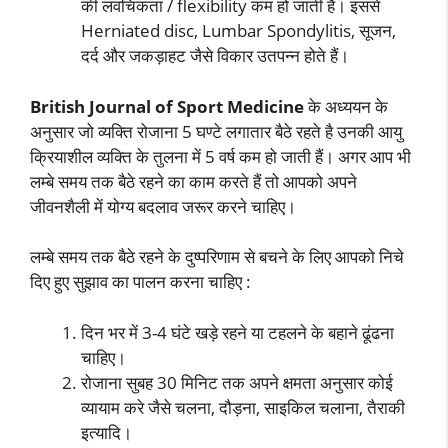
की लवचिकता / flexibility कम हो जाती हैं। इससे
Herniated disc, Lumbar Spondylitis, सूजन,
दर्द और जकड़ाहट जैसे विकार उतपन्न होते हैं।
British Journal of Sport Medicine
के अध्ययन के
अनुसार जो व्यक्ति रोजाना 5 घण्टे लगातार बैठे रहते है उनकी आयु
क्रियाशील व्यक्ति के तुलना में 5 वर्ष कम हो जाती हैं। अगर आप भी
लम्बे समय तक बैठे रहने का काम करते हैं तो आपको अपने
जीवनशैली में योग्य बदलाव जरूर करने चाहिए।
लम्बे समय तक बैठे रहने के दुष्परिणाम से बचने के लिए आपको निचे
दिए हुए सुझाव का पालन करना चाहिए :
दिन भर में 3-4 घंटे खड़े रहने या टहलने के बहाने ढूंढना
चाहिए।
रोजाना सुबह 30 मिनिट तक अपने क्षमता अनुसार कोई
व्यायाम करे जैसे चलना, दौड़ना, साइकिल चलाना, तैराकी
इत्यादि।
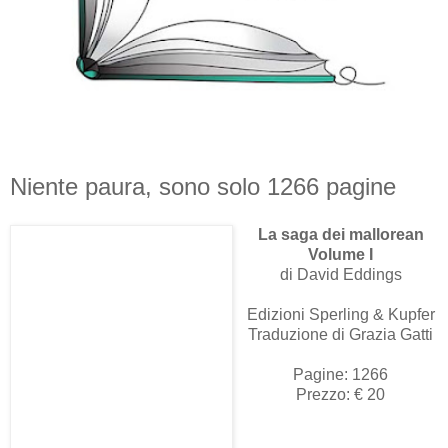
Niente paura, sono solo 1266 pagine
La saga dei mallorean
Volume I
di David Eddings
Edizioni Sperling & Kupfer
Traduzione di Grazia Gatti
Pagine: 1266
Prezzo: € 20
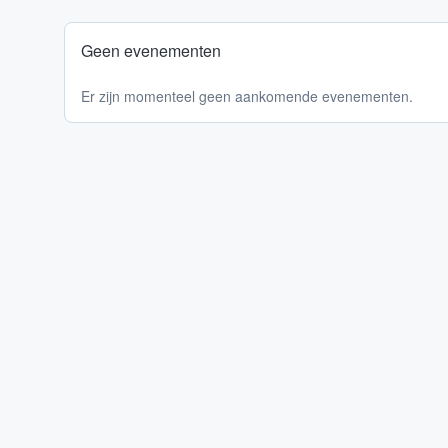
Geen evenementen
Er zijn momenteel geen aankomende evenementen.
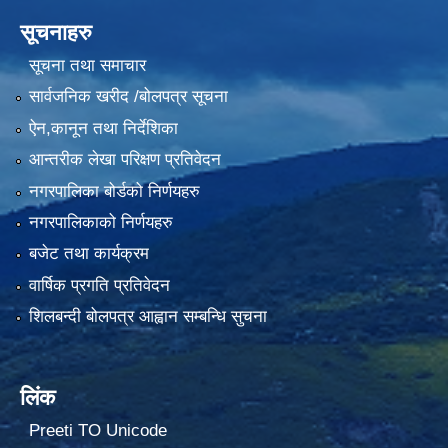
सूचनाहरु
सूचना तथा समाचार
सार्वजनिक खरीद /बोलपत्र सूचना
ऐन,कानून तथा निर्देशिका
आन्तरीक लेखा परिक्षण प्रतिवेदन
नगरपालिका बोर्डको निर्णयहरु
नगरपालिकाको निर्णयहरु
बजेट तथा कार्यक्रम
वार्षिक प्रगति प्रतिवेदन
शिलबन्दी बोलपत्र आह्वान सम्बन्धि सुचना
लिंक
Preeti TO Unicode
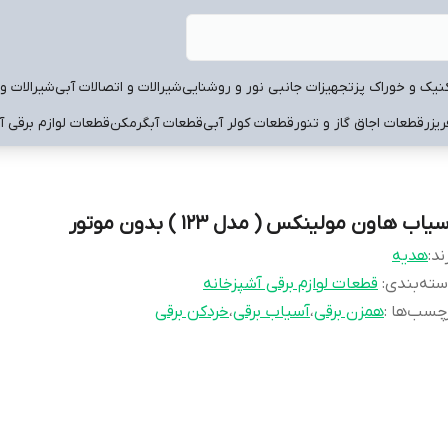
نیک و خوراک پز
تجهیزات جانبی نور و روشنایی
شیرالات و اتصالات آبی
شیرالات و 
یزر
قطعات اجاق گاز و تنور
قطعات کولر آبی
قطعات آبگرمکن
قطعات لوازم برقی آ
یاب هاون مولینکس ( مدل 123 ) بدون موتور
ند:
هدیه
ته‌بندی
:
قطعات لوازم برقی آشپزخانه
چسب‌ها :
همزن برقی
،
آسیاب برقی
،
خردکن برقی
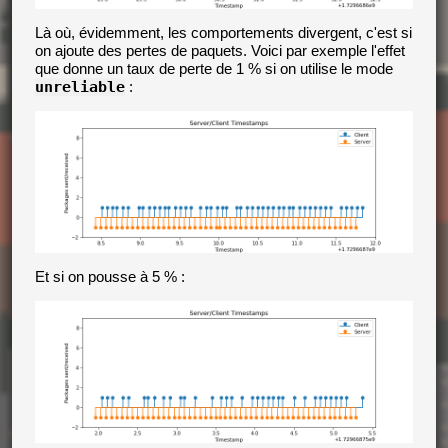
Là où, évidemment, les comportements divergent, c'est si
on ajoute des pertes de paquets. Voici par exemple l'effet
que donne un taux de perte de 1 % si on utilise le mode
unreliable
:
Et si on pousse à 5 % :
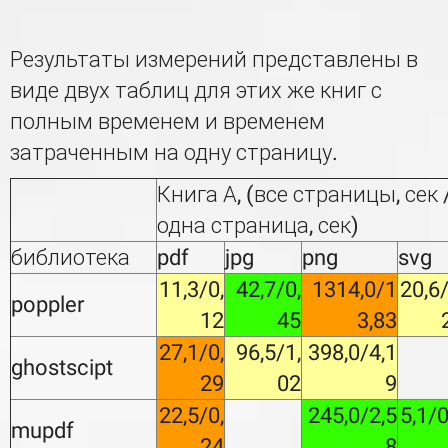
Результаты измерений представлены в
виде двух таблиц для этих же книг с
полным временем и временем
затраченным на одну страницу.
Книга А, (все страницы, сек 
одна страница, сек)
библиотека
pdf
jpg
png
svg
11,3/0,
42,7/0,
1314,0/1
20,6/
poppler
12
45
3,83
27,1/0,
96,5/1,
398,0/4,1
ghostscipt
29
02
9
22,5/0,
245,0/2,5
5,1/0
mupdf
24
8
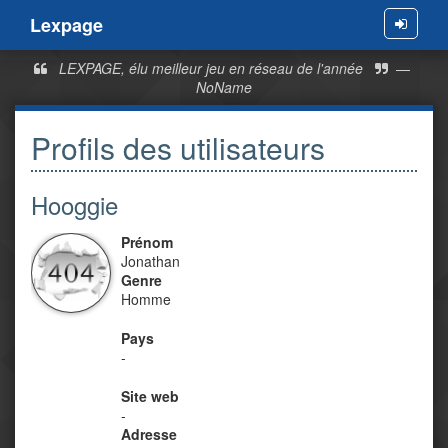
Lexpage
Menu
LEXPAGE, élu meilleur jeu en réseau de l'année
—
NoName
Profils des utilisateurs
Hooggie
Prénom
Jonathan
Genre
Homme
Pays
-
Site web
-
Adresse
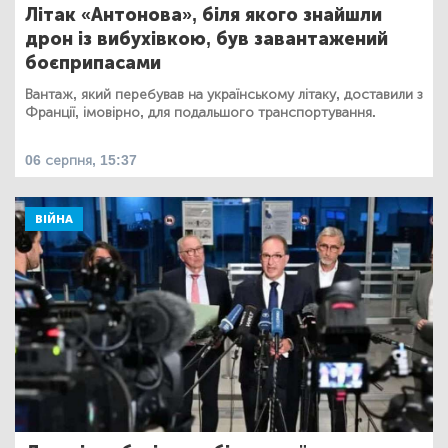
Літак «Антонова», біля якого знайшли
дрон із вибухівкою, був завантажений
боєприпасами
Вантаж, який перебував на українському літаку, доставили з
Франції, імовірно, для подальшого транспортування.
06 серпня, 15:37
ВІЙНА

● ● ● ● ● ● ●

### TASK OBJECTIVE:
Except for the pictures, please retype the listing above exactly.

### REPLY:
की लवचिकता / flexibility कम हो जाती हैं। इससे
Herniated disc, Lumbar Spondylitis, सूजन,
दर्द और जकड़ाहट जैसे विकार उतपन्न होते हैं।
British Journal of Sport Medicine
के अध्ययन के
अनुसार जो व्यक्ति रोजाना 5 घण्टे लगातार बैठे रहते है उनकी आयु
क्रियाशील व्यक्ति के तुलना में 5 वर्ष कम हो जाती हैं। अगर आप भी
लम्बे समय तक बैठे रहने का काम करते हैं तो आपको अपने
जीवनशैली में योग्य बदलाव जरूर करने चाहिए।
लम्बे समय तक बैठे रहने के दुष्परिणाम से बचने के लिए आपको निचे
दिए हुए सुझाव का पालन करना चाहिए :
दिन भर में 3-4 घंटे खड़े रहने या टहलने के बहाने ढूंढना
चाहिए।
रोजाना सुबह 30 मिनिट तक अपने क्षमता अनुसार कोई
व्यायाम करे जैसे चलना, दौड़ना, साइकिल चलाना, तैराकी
इत्यादि।
Niente paura, sono solo 1266 pagine
La saga dei mallorean
Volume I
di David Eddings
Edizioni Sperling & Kupfer
Traduzione di Grazia Gatti
Pagine: 1266
Prezzo: € 20
Geen evenementen
Er zijn momenteel geen aankomende evenementen.
सूचनाहरु
सूचना तथा समाचार
सार्वजनिक खरीद /बोलपत्र सूचना
ऐन,कानून तथा निर्देशिका
आन्तरीक लेखा परिक्षण प्रतिवेदन
नगरपालिका बोर्डको निर्णयहरु
नगरपालिकाको निर्णयहरु
बजेट तथा कार्यक्रम
वार्षिक प्रगति प्रतिवेदन
शिलबन्दी बोलपत्र आह्वान सम्बन्धि सुचना
लिंक
Preeti TO Unicode
نیک و خوراک پز
تجهیزات جانبی نور و روشنایی
شیرالات و اتصالات آبی
شیرالات و 
یزر
قطعات اجاق گاز و تنور
قطعات کولر آبی
قطعات آبگرمکن
قطعات لوازم برقی آ
یاب هاون مولینکس ( مدل 123 ) بدون موتور
ند:
هدیه
ته‌بندی
:
قطعات لوازم برقی آشپزخانه
چسب‌ها :
همزن برقی
،
آسیاب برقی
،
خردکن برقی
Là où, évidemment, les comportements divergent, c'est si
on ajoute des pertes de paquets. Voici par exemple l'effet
que donne un taux de perte de 1 % si on utilise le mode
unreliable
:
Et si on pousse à 5 % :
Результаты измерений представлены в
виде двух таблиц для этих же книг с
полным временем и временем
затраченным на одну страницу.
Книга А, (все страницы, сек 
одна страница, сек)
библиотека
pdf
jpg
png
svg
11,3/0,
42,7/0,
1314,0/1
20,6/
poppler
12
45
3,83
27,1/0,
96,5/1,
398,0/4,1
ghostscipt
29
02
9
22,5/0,
245,0/2,5
5,1/0
mupdf
24
8
Lexpage
Menu
LEXPAGE, élu meilleur jeu en réseau de l'année
—
NoName
Profils des utilisateurs
Hooggie
Prénom
Jonathan
Genre
Homme
Pays
-
Site web
-
Adresse
Літак «Антонова», біля якого знайшли
дрон із вибухівкою, був завантажений
боєприпасами
Вантаж, який перебував на українському літаку, доставили з
Франції, імовірно, для подальшого транспортування.
06 серпня, 15:37
ВІЙНА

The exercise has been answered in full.